Boeing Tries to Bury 17,000 Layoffs in Friday News Dump Extraordinaire
Boeing announced 17,000 layoffs, a delay to the launch of its 777X passenger jet, and billions in charges related to ongoing strikes.

The idea behind putting out a press release with bad news at 4:30 p.m. on a Friday is fewer headlines, less attention. But you can’t sneak past this newsletter, even if it’s just more bad news about Boeing.
The embattled aviation giant put the so-called Friday News Dump trick to the test over the weekend, announcing a mammoth 17,000 layoffs, a year delay to the launch of its 777X passenger jet, and billions in charges related to ongoing labor strikes just after New York markets closed.
History Not Worth Making
Boeing’s woes are too many to list at this point: technical failures, production delays, three CEOs in less than five years. When Boeing pleaded guilty in July to fraud charges related to deadly 737 Max crashes in 2018 and 2019, The Economist dubbed it the “corporate equivalent of a criminal.”
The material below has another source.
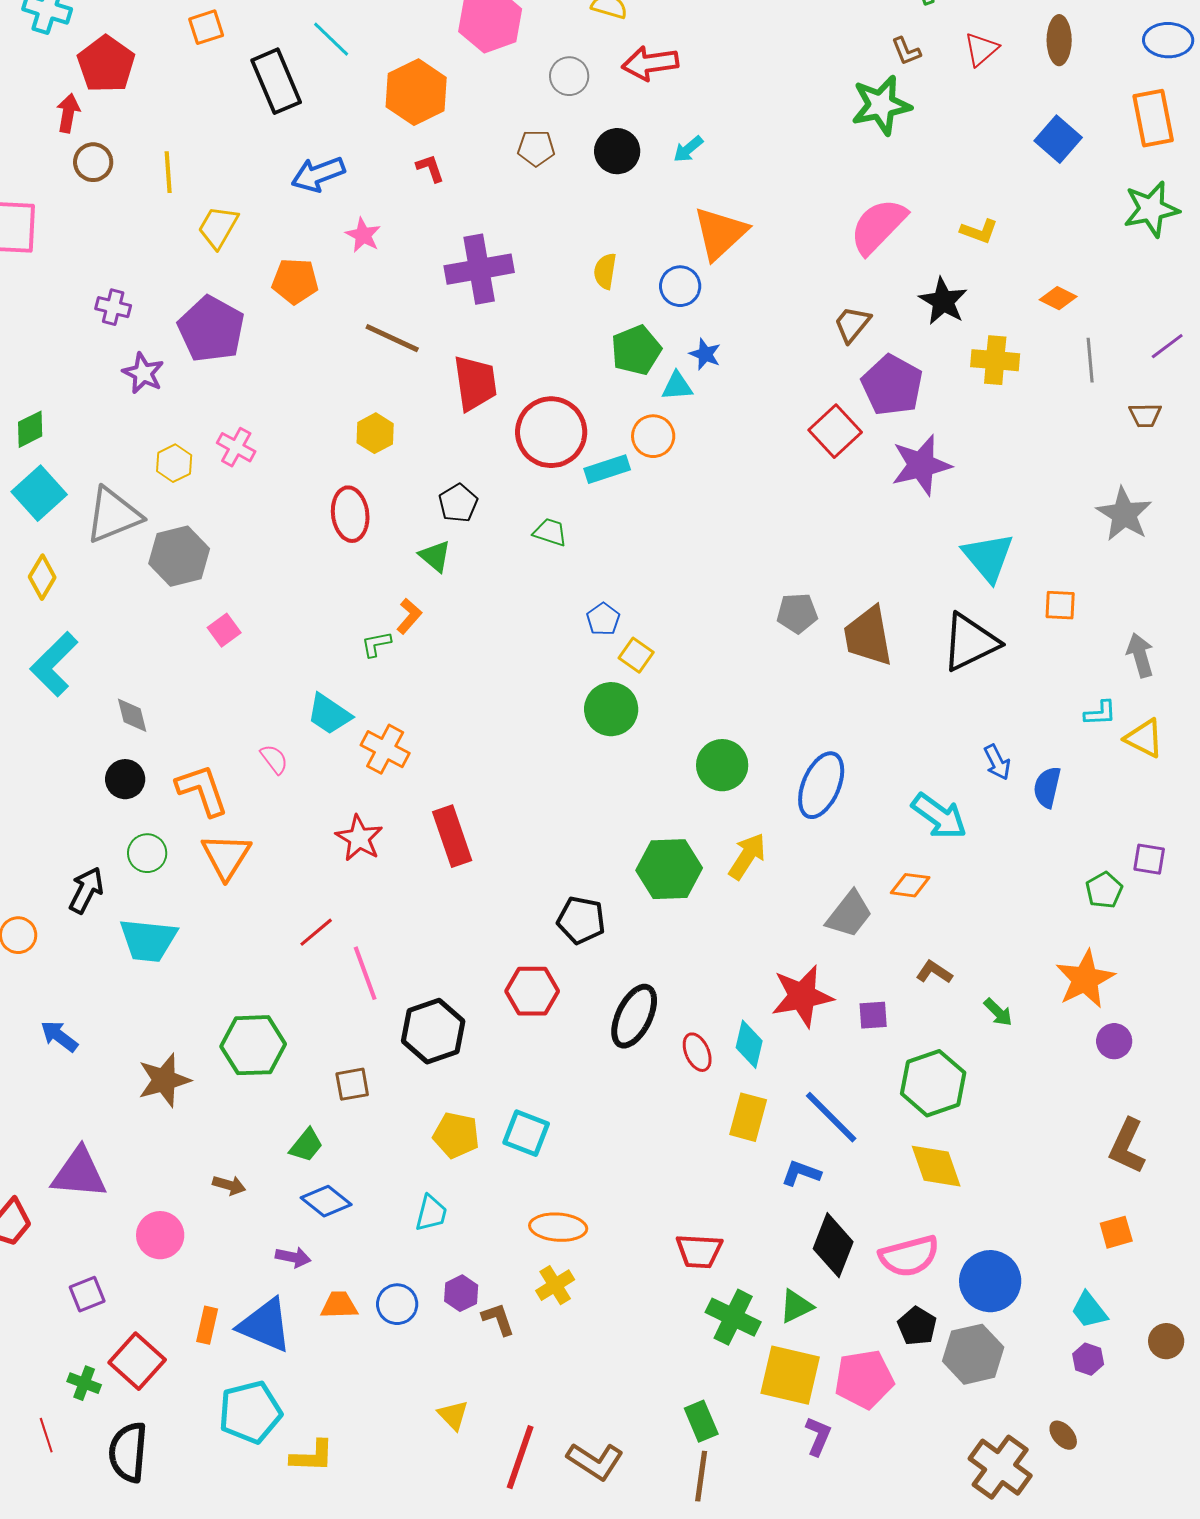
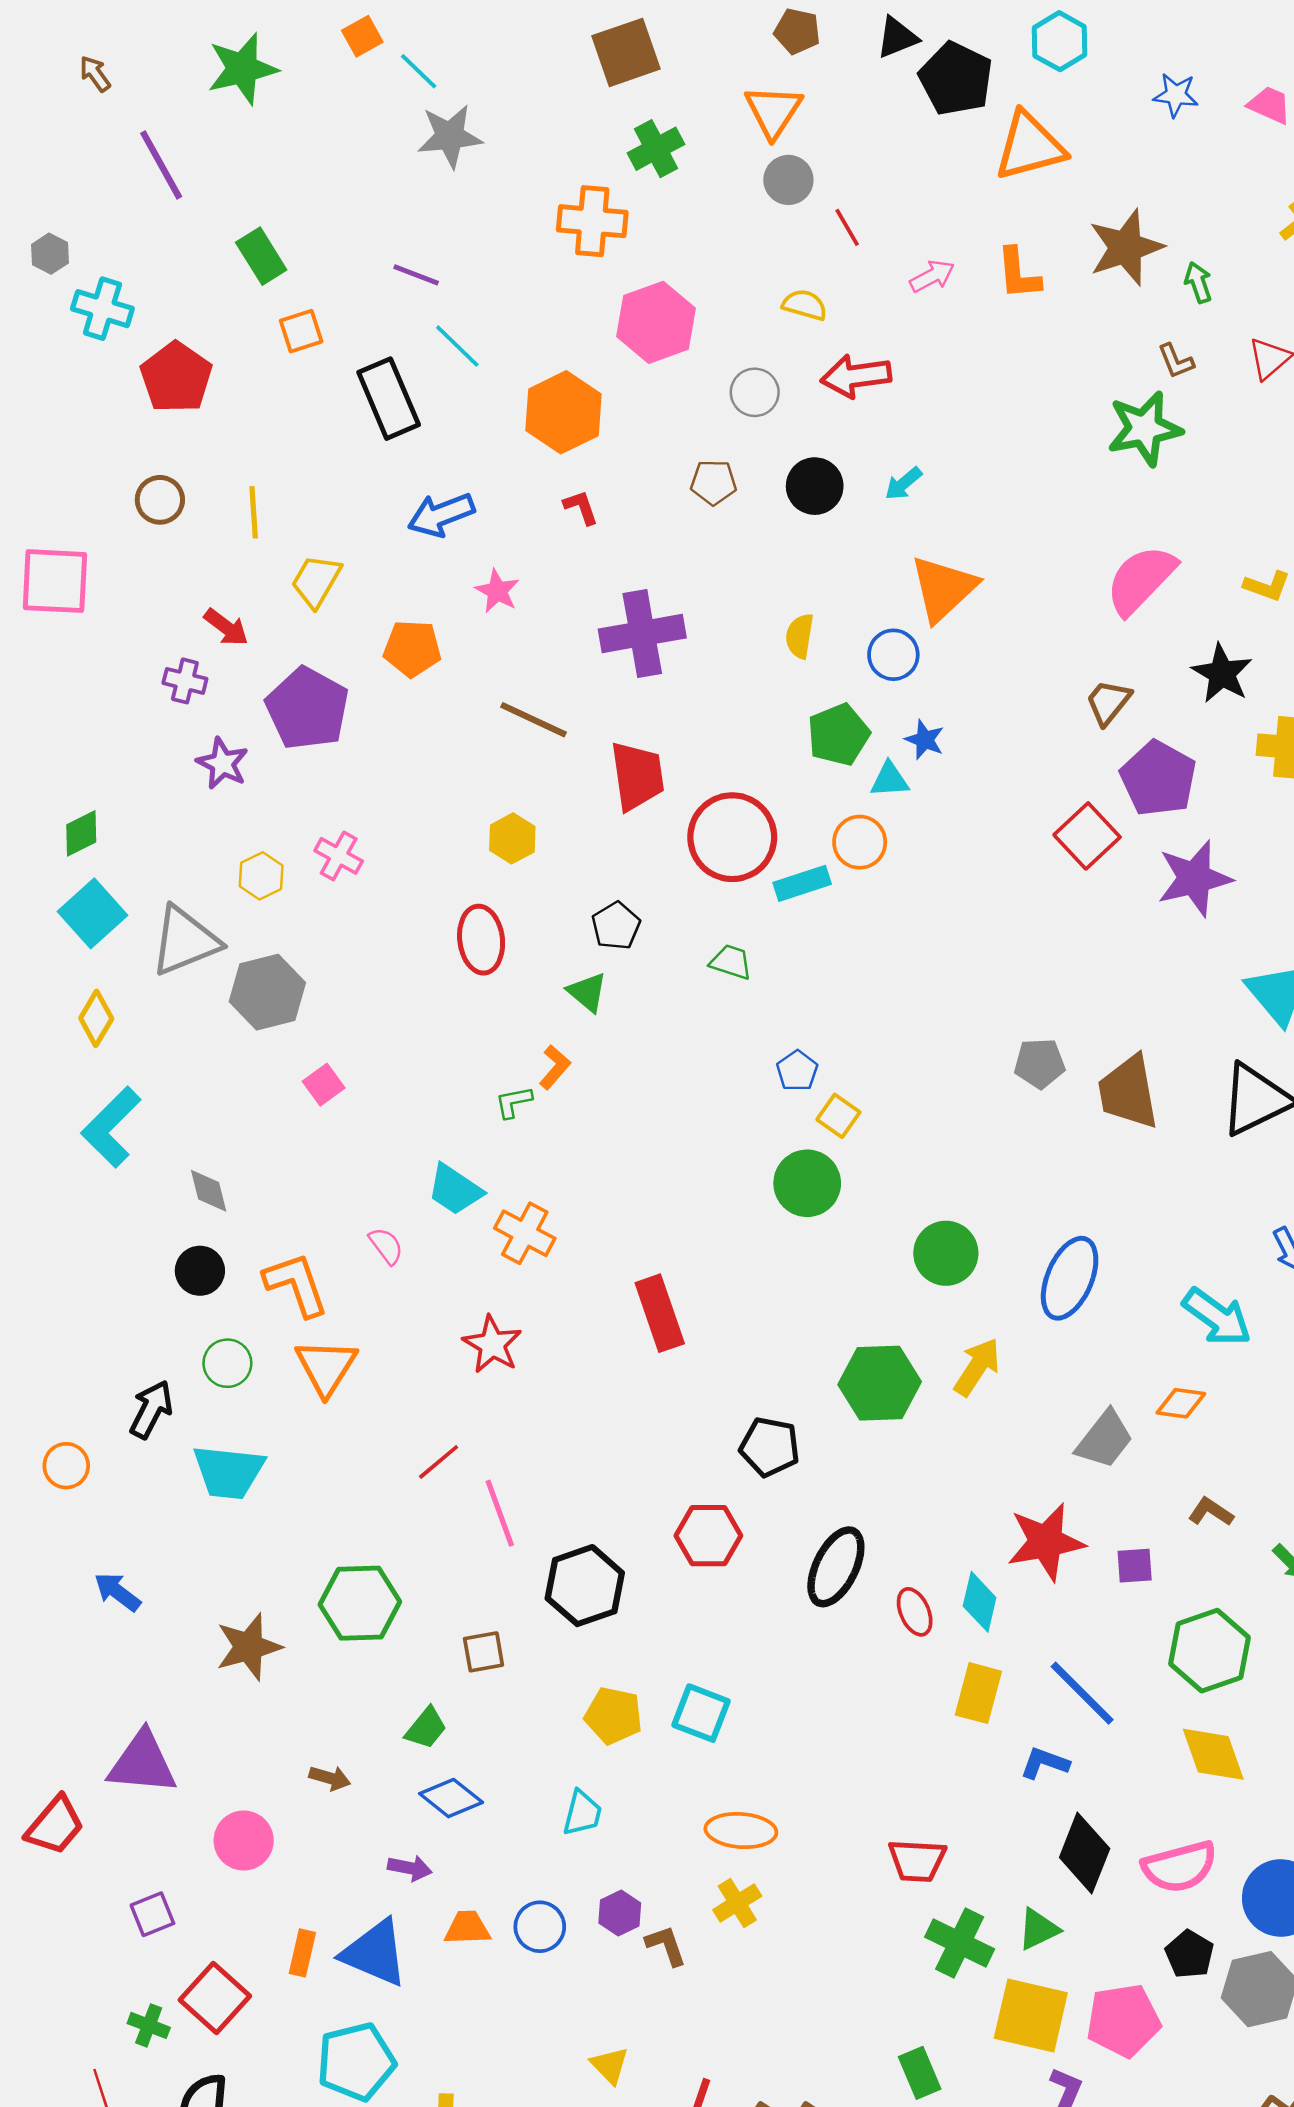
red arrow: (68, 113) -> (226, 627), moved, turned 117
red rectangle: (452, 836) -> (660, 1313), moved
The latest bad news comes down to deteriorating financials: Boeing said it expects its Commercial Airlines division to book pre-tax charges of $3 billion in the third quarter, and its Defense business to write down another $2 billion. The company put part of the blame on the 33,000 union machinists who have been on strike for around a month demanding better compensation. “Our business is in a difficult position, and it is hard to overstate the challenges we face together,” CEO Kelly Ortberg said in a letter to employees announcing the layoffs, amounting to 10% of its workforce. Things could get uglier still:
- S&P Global ratings, which estimates Boeing is losing $1 billion per month on the strike, put the company on CreditWatch Negative last week, which is how ratings agencies let you know they’re thinking about downgrading your debt to junk. If two of the three major ratings agencies did that, the lion’s share of Boeing’s $58 billion in debt (as of the second quarter) would be removed from investment-grade indices, meaning they’d be stuck paying higher yields to investors.
- JPMorgan said in a note that Boeing could “become the largest fallen angel on record,” referring to a term for one-time investment-grade issuers that end up with a junk rating, noting a junk downgrade of Boeing’s $52 billion of index-eligible debt would narrowly top the downgrade of Ford’s $51.7 billion in 2020.
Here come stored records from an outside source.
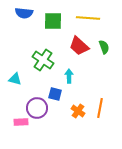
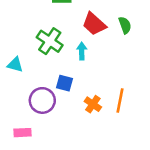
cyan arrow: (69, 76) -> (82, 51), moved
pink rectangle: (21, 122) -> (23, 133), moved

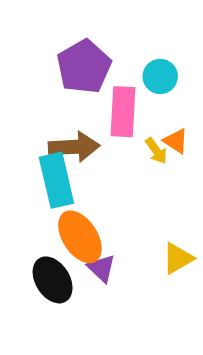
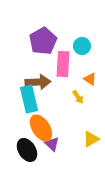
yellow arrow: (156, 151) -> (78, 97), moved

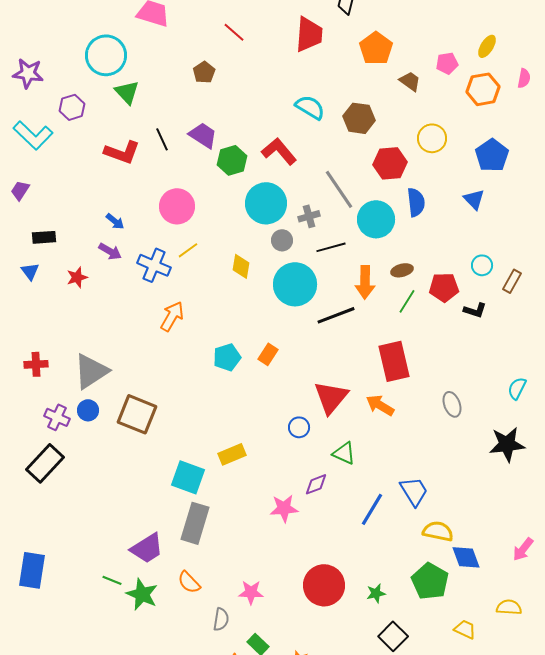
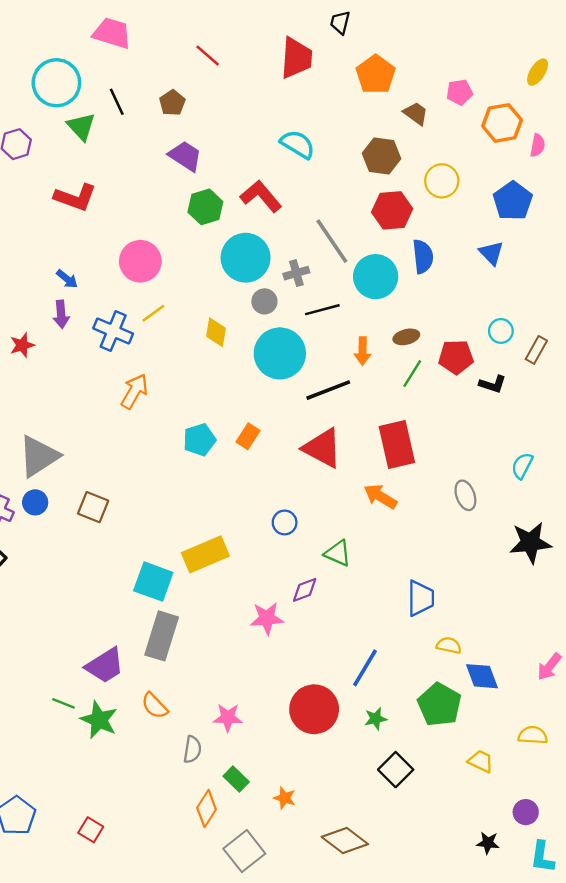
yellow ellipse: (487, 46) -> (538, 72), moved
pink semicircle: (524, 78) -> (538, 145), moved
brown hexagon: (359, 118) -> (381, 156), moved
purple trapezoid: (203, 135) -> (185, 156), moved
black line: (162, 139) -> (117, 102), moved
purple arrow: (110, 251) -> (61, 314), turned 55
orange arrow: (365, 282) -> (363, 351), size x0.7
cyan semicircle: (517, 388) -> (522, 466), moved
red triangle: (331, 397) -> (322, 448), moved, turned -42
brown square: (137, 414) -> (93, 507), size x0.7
yellow rectangle: (232, 454) -> (205, 554), size x1.4
blue trapezoid: (414, 491) -> (421, 598), turned 32
blue line: (372, 509) -> (365, 668), moved
yellow semicircle: (438, 531) -> (449, 645), size x0.7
No Love Lost: And what of the contract negotiations with the striking machinists that Boeing says are a major contributing factor to its latest slide? They’re not going well. Boeing walked away from the third round of talks on Tuesday: Both sides have accused each other of violating the law by bargaining in bad faith. The company went so far as to make its charge official with a complaint to the National Labor Relations Board on Thursday.